Tuesday, June 24, 2008

Are Concerns About Inflation Inflated?

M2: Percentage Change from Year Ago
M2: Monthly Percent Change, At an Annual Rate
The charts above (click to enlarge) are from the St. Louis Fed's most recent "Monetary Trends" report for M2 growth on a: a) percent change from a year ago basis (top chart), and b) monthly percent change at an annual rate basis (bottom chart).

If stability in the growth of M2 was one measure of monetary policy stability, it would seem like the Fed has been doing a pretty good job. The year-to-year change has been steady at about 5% in 2004, 2005, 2006, 2007 and 2008. It's almost as if the Fed has had a fixed money growth rule for M2 of 5% per year since 2004. Although the month-to-month annualized change spiked in early 2008, it is now down to about 0%.

Doesn't this mean that inflation should NOT be a problem?

5 Comments:

At 6/24/2008 9:36 PM, Anonymous Anonymous said...

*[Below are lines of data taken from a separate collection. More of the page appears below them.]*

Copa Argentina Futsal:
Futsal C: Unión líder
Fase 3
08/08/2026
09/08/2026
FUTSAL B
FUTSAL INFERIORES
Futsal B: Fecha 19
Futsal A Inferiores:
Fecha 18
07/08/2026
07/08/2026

So then what explains the significant fall in the foreign exchange value of the dollar over the last few years? I assume you're willing to attribute the run-up in oil prices to an increased demand from emerging markets throughout the world. But what about gold? The price of gold in USD per ounce has about tripled since 2000. I don't know what else could explain that other than significant inflation, as I doubt the demand for gold products has risen by so much. Perhaps the inflation is showing up in other forms? I'm not an expert, but if I've understood the news correctly, the Fed has been preoccupied with swapping fairly liquid assets to banks for their frozen assets. I've read that these actions have taken up approximately half of the Fed's balance sheet (from 800 to 400 billion). Could an explanation of inflation come from there?

 
At 6/24/2008 10:20 PM, Blogger Vijay said...

It seems to me that the major confusion that many people have, especially in the media, is what inflation actually is. Many will often use inflation to refer to price inflation and then later refer to inflation in the monetary sense.

The two are distinct, and the distinction is key to understanding what is occurring right now.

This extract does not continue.